● Assignment: Using the records below, write out again exactly the lines that begin at the line containing "planning and policy." and end at the line containing "language arena in", and no other lines.

● The data:
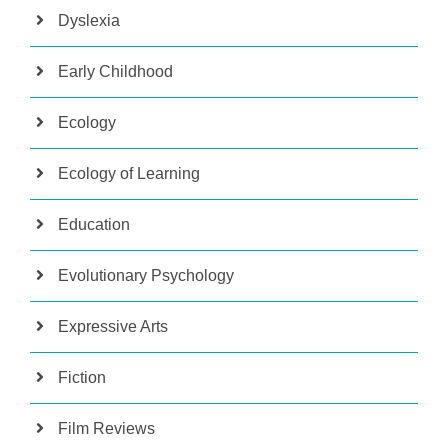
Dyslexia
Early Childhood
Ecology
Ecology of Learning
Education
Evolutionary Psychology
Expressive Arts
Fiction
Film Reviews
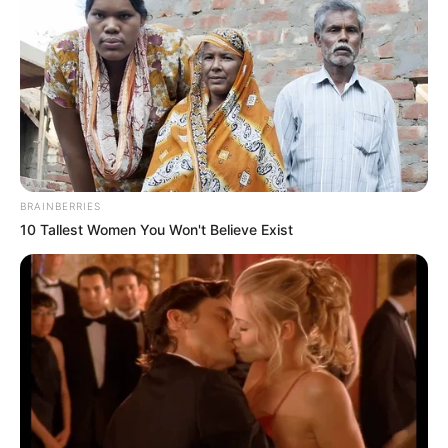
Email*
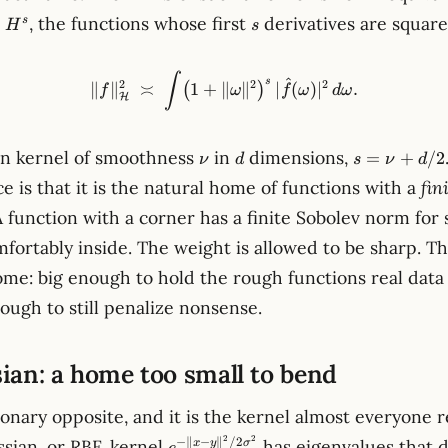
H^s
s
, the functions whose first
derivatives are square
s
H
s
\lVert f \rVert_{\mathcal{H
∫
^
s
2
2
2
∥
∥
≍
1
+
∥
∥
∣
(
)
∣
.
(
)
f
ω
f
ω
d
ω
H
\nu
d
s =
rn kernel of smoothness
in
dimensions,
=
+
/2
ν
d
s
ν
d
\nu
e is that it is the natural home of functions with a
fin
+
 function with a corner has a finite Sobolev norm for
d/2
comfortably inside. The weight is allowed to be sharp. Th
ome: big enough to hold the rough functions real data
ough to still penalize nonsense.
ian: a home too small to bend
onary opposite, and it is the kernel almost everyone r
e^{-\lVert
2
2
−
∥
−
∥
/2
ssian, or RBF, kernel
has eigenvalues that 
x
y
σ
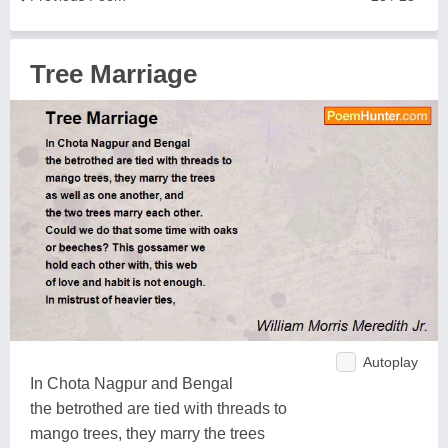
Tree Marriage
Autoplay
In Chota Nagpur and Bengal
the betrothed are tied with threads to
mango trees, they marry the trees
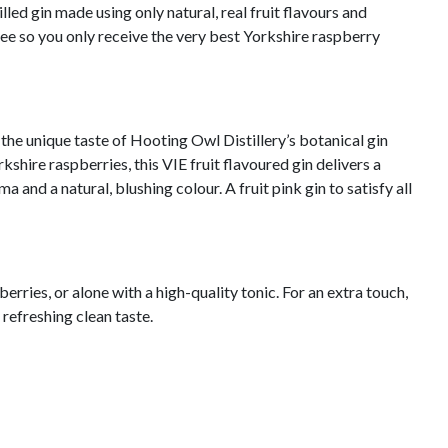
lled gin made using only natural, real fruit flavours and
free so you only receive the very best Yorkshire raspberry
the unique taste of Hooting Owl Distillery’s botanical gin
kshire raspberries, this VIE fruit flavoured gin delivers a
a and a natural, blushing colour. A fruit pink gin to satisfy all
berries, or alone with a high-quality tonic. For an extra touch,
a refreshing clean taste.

...

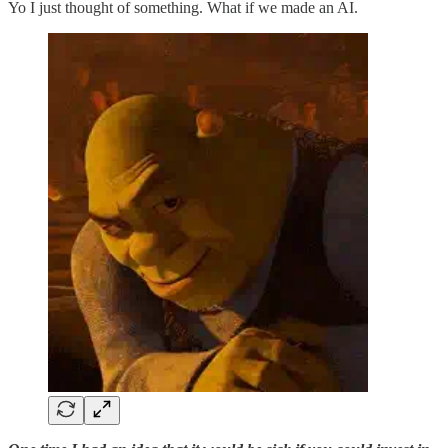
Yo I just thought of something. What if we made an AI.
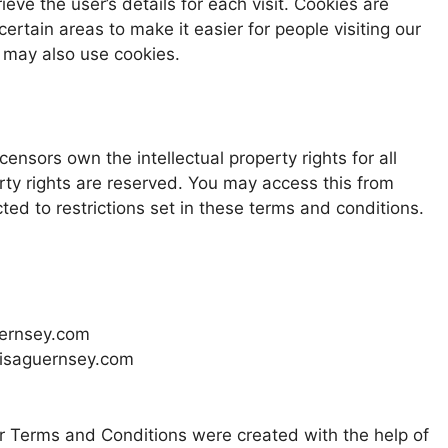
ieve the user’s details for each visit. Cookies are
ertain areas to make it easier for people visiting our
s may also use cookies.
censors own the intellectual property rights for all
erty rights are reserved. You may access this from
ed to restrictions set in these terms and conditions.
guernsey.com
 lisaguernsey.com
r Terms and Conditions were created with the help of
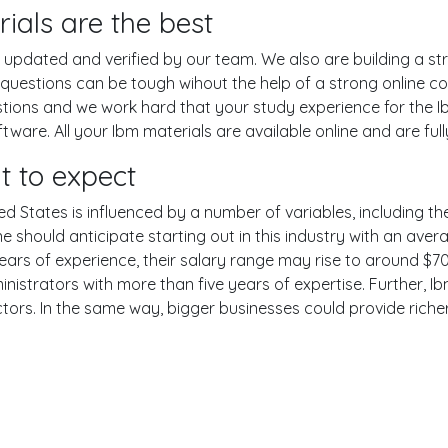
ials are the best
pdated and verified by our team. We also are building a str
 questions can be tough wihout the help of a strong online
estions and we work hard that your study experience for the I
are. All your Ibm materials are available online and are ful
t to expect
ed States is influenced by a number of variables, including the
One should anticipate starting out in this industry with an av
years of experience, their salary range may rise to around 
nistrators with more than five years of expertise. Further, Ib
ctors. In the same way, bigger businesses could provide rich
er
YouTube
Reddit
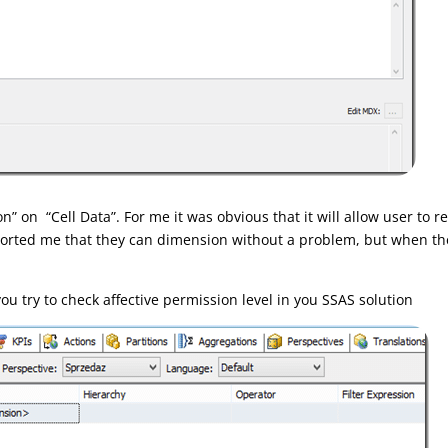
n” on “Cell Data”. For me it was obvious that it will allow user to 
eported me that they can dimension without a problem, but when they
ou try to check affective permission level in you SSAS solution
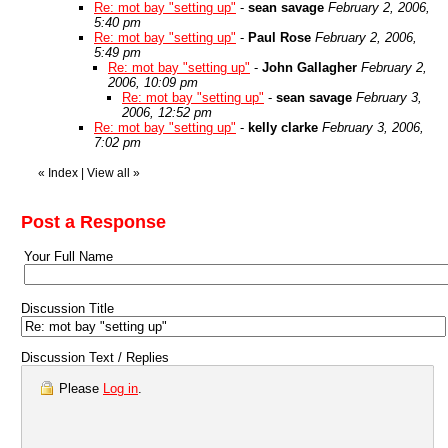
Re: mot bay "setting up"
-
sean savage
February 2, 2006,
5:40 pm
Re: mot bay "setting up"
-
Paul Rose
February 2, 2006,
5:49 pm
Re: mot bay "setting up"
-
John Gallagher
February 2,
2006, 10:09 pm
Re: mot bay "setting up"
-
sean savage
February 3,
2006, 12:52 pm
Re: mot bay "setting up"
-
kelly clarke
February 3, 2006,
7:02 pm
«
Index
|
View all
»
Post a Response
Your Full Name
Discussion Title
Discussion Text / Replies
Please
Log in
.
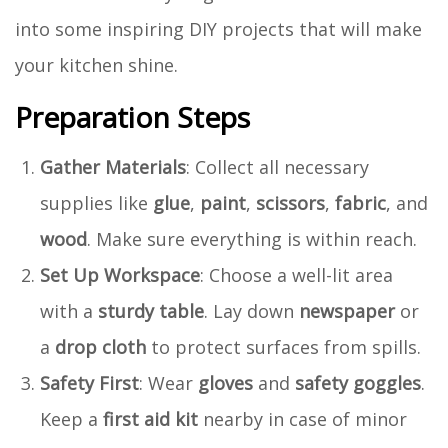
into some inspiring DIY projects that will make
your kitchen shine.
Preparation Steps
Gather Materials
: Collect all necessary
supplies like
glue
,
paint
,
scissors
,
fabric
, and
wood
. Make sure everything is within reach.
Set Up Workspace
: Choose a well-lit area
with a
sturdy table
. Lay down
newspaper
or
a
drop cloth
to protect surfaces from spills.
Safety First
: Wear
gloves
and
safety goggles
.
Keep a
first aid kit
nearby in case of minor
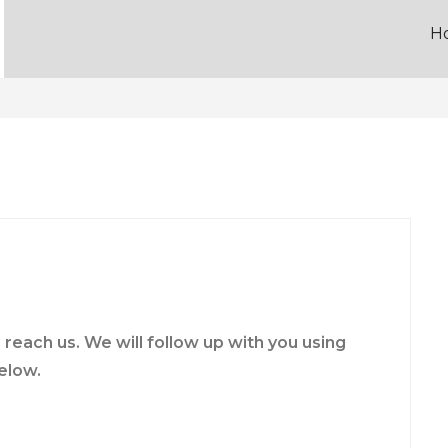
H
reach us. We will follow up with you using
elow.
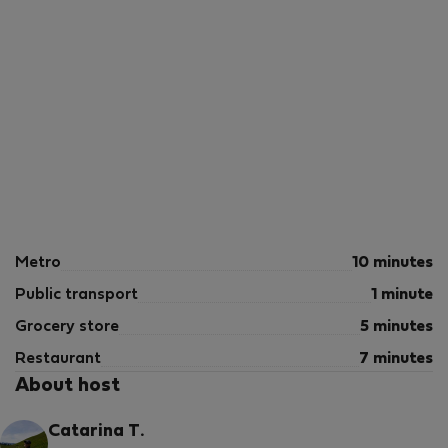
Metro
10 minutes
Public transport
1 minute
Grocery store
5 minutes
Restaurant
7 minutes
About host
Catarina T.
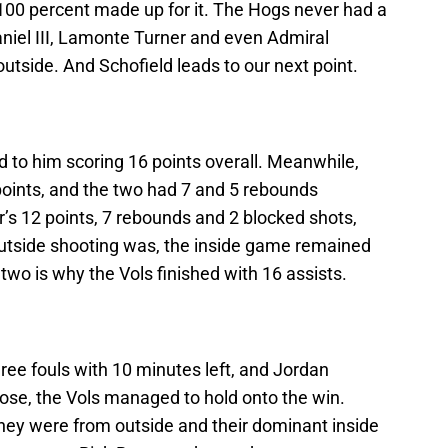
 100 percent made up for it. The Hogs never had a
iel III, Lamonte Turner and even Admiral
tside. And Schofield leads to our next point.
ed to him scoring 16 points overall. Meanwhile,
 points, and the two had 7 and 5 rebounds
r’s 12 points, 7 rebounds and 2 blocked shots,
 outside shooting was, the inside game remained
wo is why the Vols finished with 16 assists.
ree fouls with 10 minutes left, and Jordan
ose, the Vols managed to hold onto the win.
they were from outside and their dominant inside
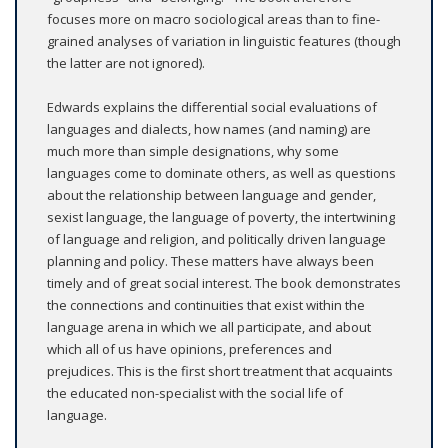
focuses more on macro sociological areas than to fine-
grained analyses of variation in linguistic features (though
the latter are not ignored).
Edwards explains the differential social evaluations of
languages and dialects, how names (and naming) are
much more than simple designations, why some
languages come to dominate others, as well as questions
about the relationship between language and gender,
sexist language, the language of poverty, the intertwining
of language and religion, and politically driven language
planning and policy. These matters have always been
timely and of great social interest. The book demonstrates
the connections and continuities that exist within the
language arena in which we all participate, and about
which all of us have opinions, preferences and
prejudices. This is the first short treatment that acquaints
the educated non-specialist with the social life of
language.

● Your solution:
planning and policy. These matters have always been
timely and of great social interest. The book demonstrates
the connections and continuities that exist within the
language arena in which we all participate, and about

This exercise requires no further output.